▶ [Required action] Pull out every line from the line containing "momčad Velež" through the end of the material, both ends included, and reproduce it exactly. Keep pictures out.

▶ [Records]
>>>

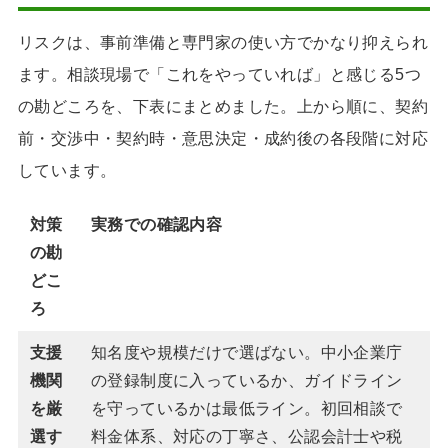
リスクは、事前準備と専門家の使い方でかなり抑えられ
ます。相談現場で「これをやっていれば」と感じる5つ
の勘どころを、下表にまとめました。上から順に、契約
前・交渉中・契約時・意思決定・成約後の各段階に対応
しています。
対策
実務での確認内容
の勘
どこ
ろ
支援
知名度や規模だけで選ばない。中小企業庁
機関
の登録制度に入っているか、ガイドライン
を厳
を守っているかは最低ライン。初回相談で
選す
料金体系、対応の丁寧さ、公認会計士や税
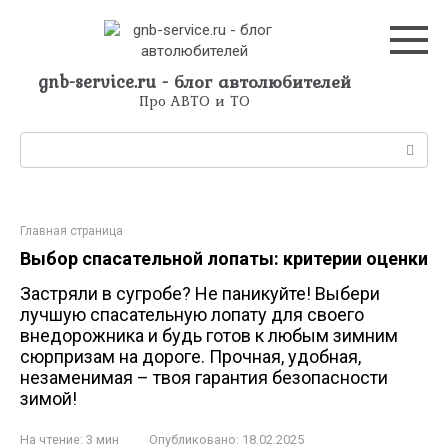
Перейти
к
контенту
gnb-service.ru - блог автолюбителей
Про АВТО и ТО
Поиск:
Главная страница
Выбор спасательной лопаты: критерии оценки
Застряли в сугробе? Не паникуйте! Выбери
лучшую спасательную лопату для своего
внедорожника и будь готов к любым зимним
сюрпризам на дороге. Прочная, удобная,
незаменимая – твоя гарантия безопасности
зимой!
На чтение:
3 мин
Опубликовано:
18.02.2025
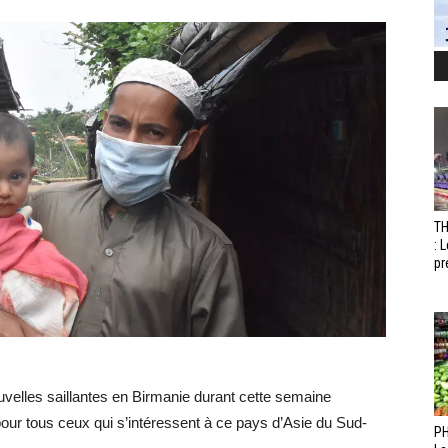
T
: 
pr
velles saillantes en Birmanie durant cette semaine
pour tous ceux qui s’intéressent à ce pays d’Asie du Sud-
PH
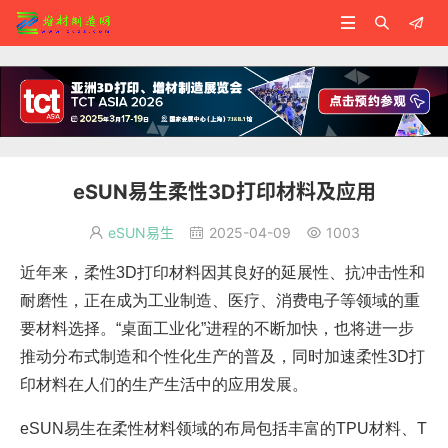



eSUN易生柔性3D打印材料及应用
eSUN易生
2025-04-09
1003



近年来，柔性3D打印材料因其良好的延展性、抗冲击性和
耐磨性，正在成为工业制造、医疗、消费电子等领域的重
要材料选择。“桌面工业化”进程的不断加快，也将进一步
推动分布式制造和个性化生产的普及，同时加速柔性3D打
印材料在人们的生产生活中的应用发展。
eSUN易生在柔性材料领域的布局包括丰富的TPU材料、T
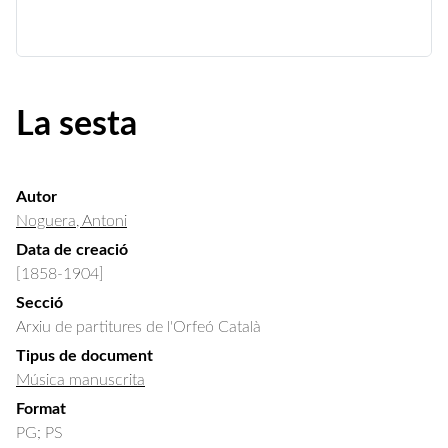
La sesta
Autor
Noguera, Antoni
Data de creació
[1858-1904]
Secció
Arxiu de partitures de l'Orfeó Català
Tipus de document
Música manuscrita
Format
PG; PS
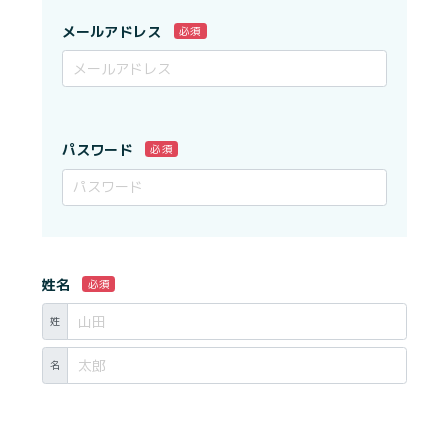
メールアドレス
必須
パスワード
必須
姓名
必須
姓
名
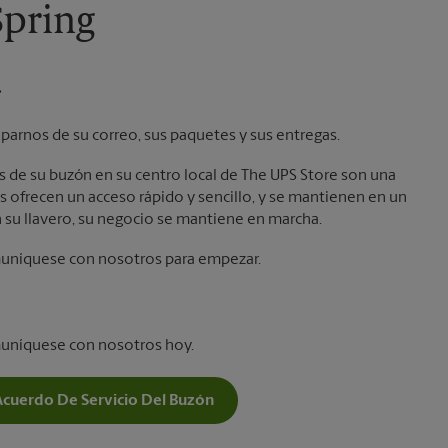
Spring
.
parnos de su correo, sus paquetes y sus entregas.
laves de su buzón en su centro local de The UPS Store son una
 ofrecen un acceso rápido y sencillo, y se mantienen en un
 su llavero, su negocio se mantiene en marcha.
muníquese con nosotros para empezar.
muníquese con nosotros hoy.
Acuerdo De Servicio Del Buzón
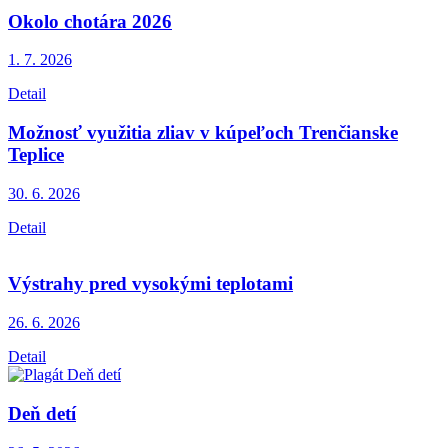
Okolo chotára 2026
1. 7.
2026
Detail
Možnosť využitia zliav v kúpeľoch Trenčianske
Teplice
30. 6.
2026
Detail
Výstrahy pred vysokými teplotami
26. 6.
2026
Detail
Deň detí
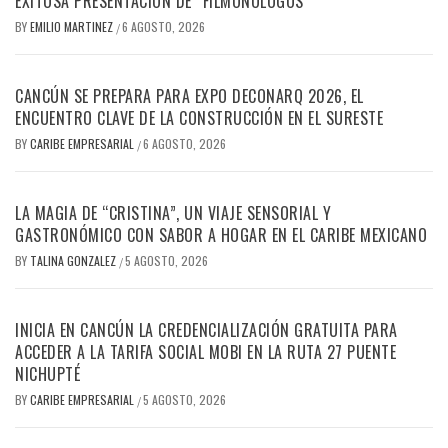
EXITOSA PRESENTACIÓN DE “FILMONÓLOGOS”
BY
EMILIO MARTINEZ
6 AGOSTO, 2026
/
CANCÚN SE PREPARA PARA EXPO DECONARQ 2026, EL
ENCUENTRO CLAVE DE LA CONSTRUCCIÓN EN EL SURESTE
BY
CARIBE EMPRESARIAL
6 AGOSTO, 2026
/
LA MAGIA DE “CRISTINA”, UN VIAJE SENSORIAL Y
GASTRONÓMICO CON SABOR A HOGAR EN EL CARIBE MEXICANO
BY
TALINA GONZALEZ
5 AGOSTO, 2026
/
INICIA EN CANCÚN LA CREDENCIALIZACIÓN GRATUITA PARA
ACCEDER A LA TARIFA SOCIAL MOBI EN LA RUTA 27 PUENTE
NICHUPTÉ
BY
CARIBE EMPRESARIAL
5 AGOSTO, 2026
/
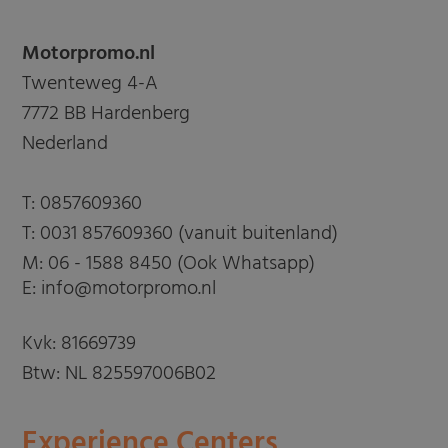
Motorpromo.nl
Twenteweg 4-A
7772 BB Hardenberg
Nederland
T:
0857609360
T:
0031 857609360 (vanuit buitenland)
M:
06 - 1588 8450 (Ook Whatsapp)
E: info@motorpromo.nl
Kvk: 81669739
Btw: NL 825597006B02
Experience Centers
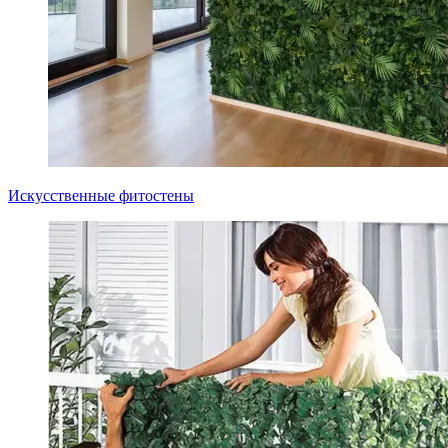
Искусственные фитостены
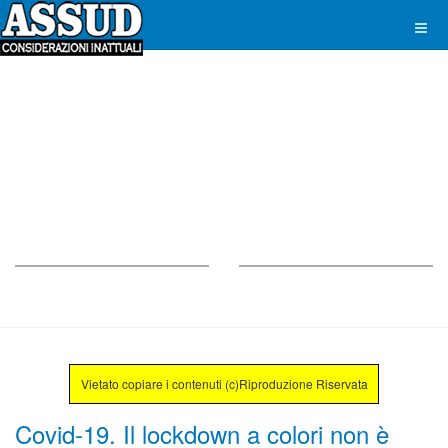
Vietato copiare i contenuti (c)Riproduzione Riservata
Covid-19. Il lockdown a colori non è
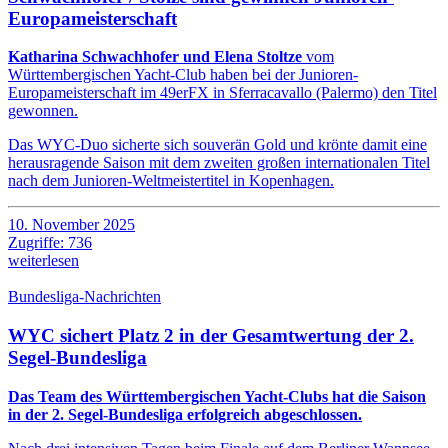
Europameisterschaft
Katharina Schwachhofer und Elena Stoltze
vom
Württembergischen Yacht-Club haben bei der Junioren-
Europameisterschaft im 49erFX in Sferracavallo (Palermo) den Titel
gewonnen.
Das WYC-Duo sicherte sich souverän Gold und krönte damit eine
herausragende Saison mit dem zweiten großen internationalen Titel
nach dem Junioren-Weltmeistertitel in Kopenhagen.
10. November 2025
Zugriffe: 736
weiterlesen
Bundesliga-Nachrichten
WYC sichert Platz 2 in der Gesamtwertung der 2.
Segel-Bundesliga
Das Team des Württembergischen Yacht-Clubs hat die Saison
in der 2. Segel-Bundesliga erfolgreich abgeschlossen.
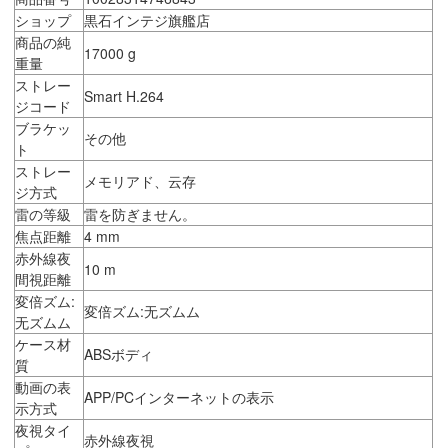
ショップ
黒石インテジ旗艦店
商品の純
17000 g
重量
ストレー
Smart H.264
ジコード
ブラケッ
その他
ト
ストレー
メモリアド、云存
ジ方式
雷の等級
雷を防ぎません。
焦点距離
4 mm
赤外線夜
10 m
間視距離
変倍ズム:
変倍ズム:无ズムム
无ズムム
ケース材
ABSボディ
質
動画の表
APP/PCインターネットの表示
示方式
夜視タイ
赤外線夜視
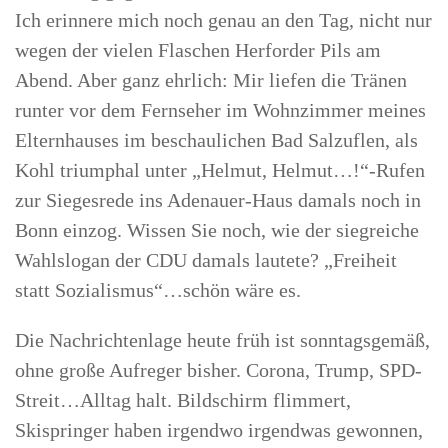
Ich erinnere mich noch genau an den Tag, nicht nur
wegen der vielen Flaschen Herforder Pils am
Abend. Aber ganz ehrlich: Mir liefen die Tränen
runter vor dem Fernseher im Wohnzimmer meines
Elternhauses im beschaulichen Bad Salzuflen, als
Kohl triumphal unter „Helmut, Helmut…!“-Rufen
zur Siegesrede ins Adenauer-Haus damals noch in
Bonn einzog. Wissen Sie noch, wie der siegreiche
Wahlslogan der CDU damals lautete? „Freiheit
statt Sozialismus“…schön wäre es.
Die Nachrichtenlage heute früh ist sonntagsgemäß,
ohne große Aufreger bisher. Corona, Trump, SPD-
Streit…Alltag halt. Bildschirm flimmert,
Skispringer haben irgendwo irgendwas gewonnen,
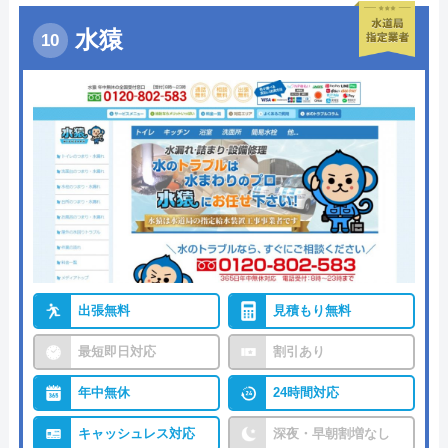
水猿
出張無料
見積もり無料
最短即日対応
割引あり
年中無休
24時間対応
キャッシュレス対応
深夜・早朝割増なし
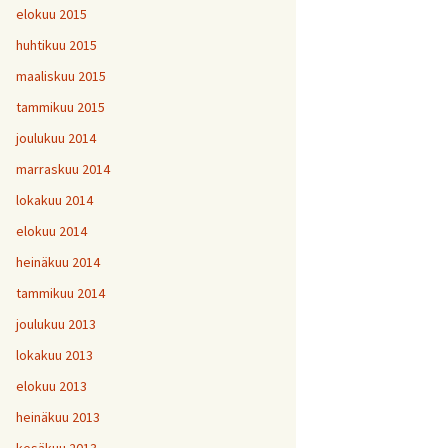
elokuu 2015
huhtikuu 2015
maaliskuu 2015
tammikuu 2015
joulukuu 2014
marraskuu 2014
lokakuu 2014
elokuu 2014
heinäkuu 2014
tammikuu 2014
joulukuu 2013
lokakuu 2013
elokuu 2013
heinäkuu 2013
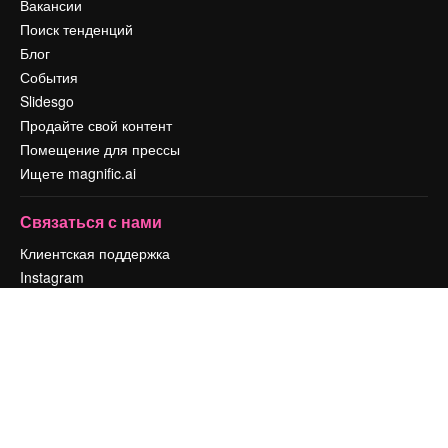
Вакансии
Поиск тенденций
Блог
События
Slidesgo
Продайте свой контент
Помещение для прессы
Ищете magnific.ai
Связаться с нами
Клиентская поддержка
Instagram
YouTube
LinkedIn
TikTok
Discord
X
Reddit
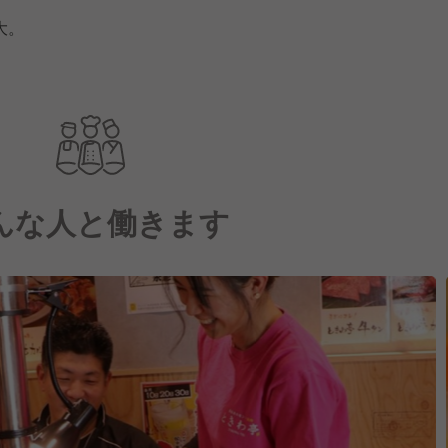
大。
んな人と働きます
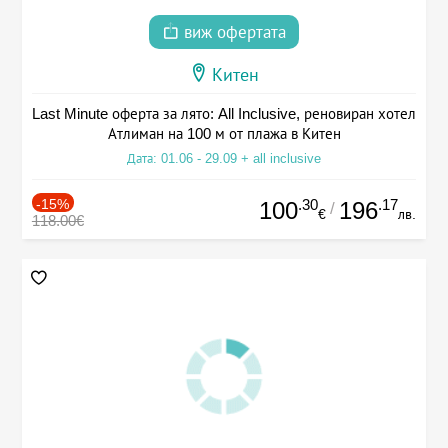
виж офертата
Китен
Last Minute оферта за лято: All Inclusive, реновиран хотел
Атлиман на 100 м от плажа в Китен
Дата: 01.06 - 29.09 + all inclusive
-15%
.30
.17
100
196
/
€
лв.
118.00€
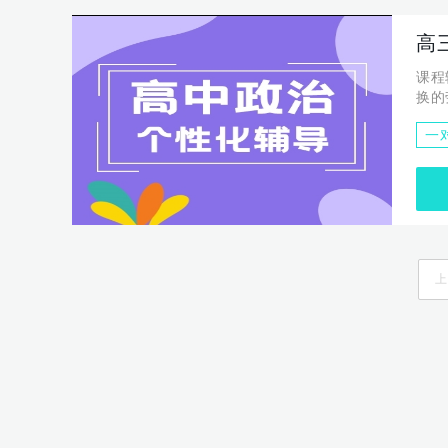
高
课程
换的
发展
一
上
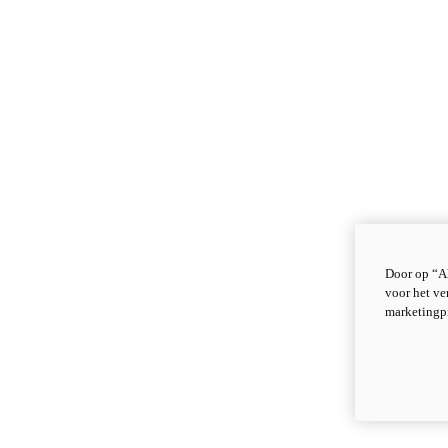
Door op “Al
voor het ve
marketingp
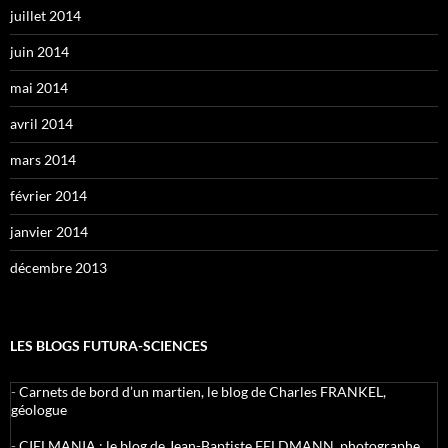
juillet 2014
juin 2014
mai 2014
avril 2014
mars 2014
février 2014
janvier 2014
décembre 2013
LES BLOGS FUTURA-SCIENCES
-
Carnets de bord d’un martien, le blog de Charles FRANKEL,
géologue
-
CIELMANIA : le blog de Jean-Baptiste FELDMANN, photographe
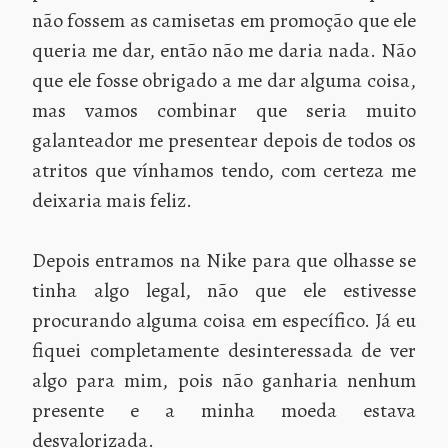
não fossem as camisetas em promoção que ele
queria me dar, então não me daria nada. Não
que ele fosse obrigado a me dar alguma coisa,
mas vamos combinar que seria muito
galanteador me presentear depois de todos os
atritos que vínhamos tendo, com certeza me
deixaria mais feliz.
Depois entramos na Nike para que olhasse se
tinha algo legal, não que ele estivesse
procurando alguma coisa em específico. Já eu
fiquei completamente desinteressada de ver
algo para mim, pois não ganharia nenhum
presente e a minha moeda estava
desvalorizada.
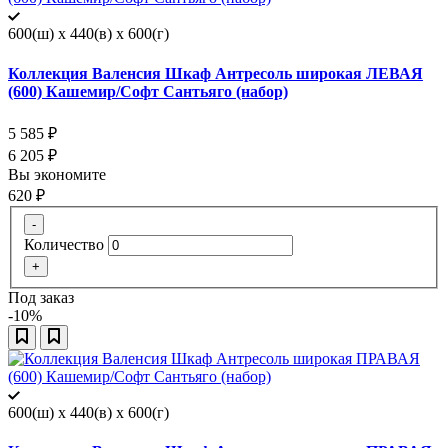
600(ш) x 440(в) x 600(г)
Коллекция Валенсия Шкаф Антресоль широкая ЛЕВАЯ
(600) Кашемир/Софт Сантьяго (набор)
5 585
₽
6 205
₽
Вы экономите
620
₽
-
Количество
+
Под заказ
-10%
600(ш) x 440(в) x 600(г)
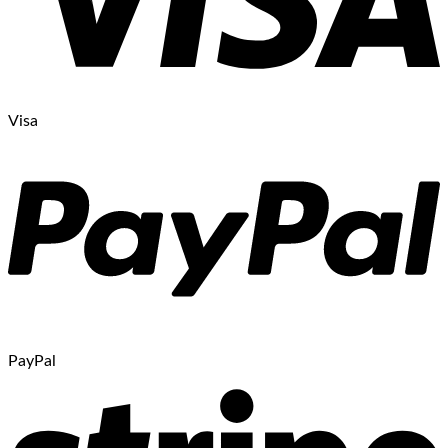
Visa
PayPal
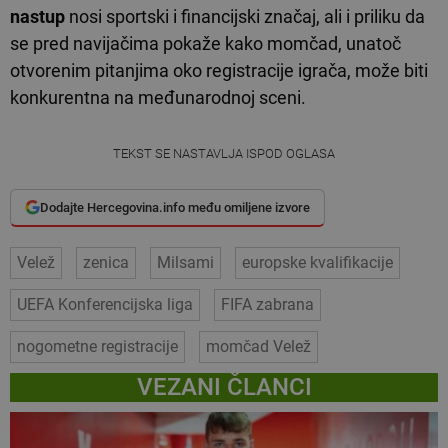
nastup
nosi sportski i financijski značaj, ali i priliku da
se pred navijačima pokaže kako momčad, unatoč
otvorenim pitanjima oko registracije igrača, može biti
konkurentna na međunarodnoj sceni.
TEKST SE NASTAVLJA ISPOD OGLASA
Dodajte Hercegovina.info među omiljene izvore
Velež
zenica
Milsami
europske kvalifikacije
UEFA Konferencijska liga
FIFA zabrana
nogometne registracije
momčad Velež
VEZANI ČLANCI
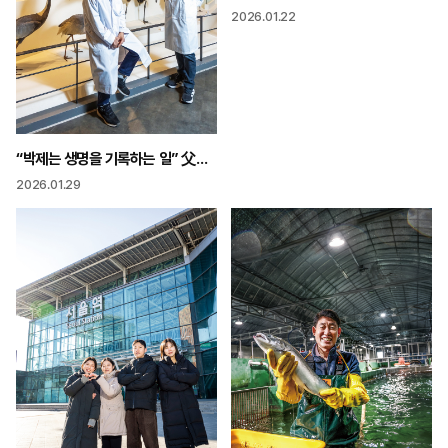
2026.01.22
“박제는 생명을 기록하는 일” 父子 합쳐 57년 천연기념동물에 새 숨결을
2026.01.29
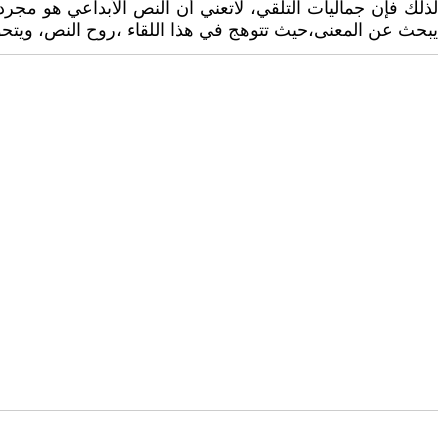
لذلك فإن جماليات التلقي، لاتعني أن النص الأبداعي هو مجرد
يبحث عن المعنى،حيث تتوهج في هذا اللقاء ،روح النص، ويتحول 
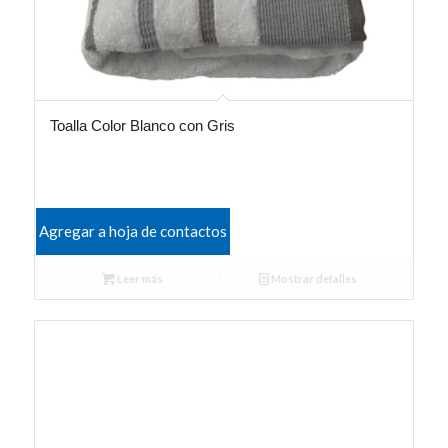
Toalla Color Blanco con Gris
Agregar a hoja de contactos
Leer más
Mostrar detalles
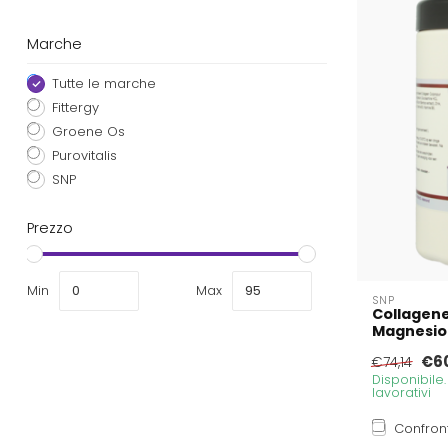
Marche
Tutte le marche
Fittergy
Groene Os
Purovitalis
SNP
Prezzo
Min
Max
SNP
Collagen
Magnesio
€6
€74,14
Disponibile
lavorativi
Confron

<<<

▶ [Solution for this exercise]
momčad Velež
VEZANI ČLANCI
2026.01.22
“박제는 생명을 기록하는 일” 父子 합쳐 57년 천연기념동물에 새 숨결을
2026.01.29
لذلك فإن جماليات التلقي، لاتعني أن النص الأبداعي هو مجرد
يبحث عن المعنى،حيث تتوهج في هذا اللقاء ،روح النص، ويتحول 
Toalla Color Blanco con Gris
Agregar a hoja de contactos
Leer más
Mostrar detalles
Marche
Tutte le marche
Fittergy
Groene Os
Purovitalis
SNP
Prezzo
Min
Max
SNP
Collagen
Magnesio
€6
€74,14
Disponibile
lavorativi
Confron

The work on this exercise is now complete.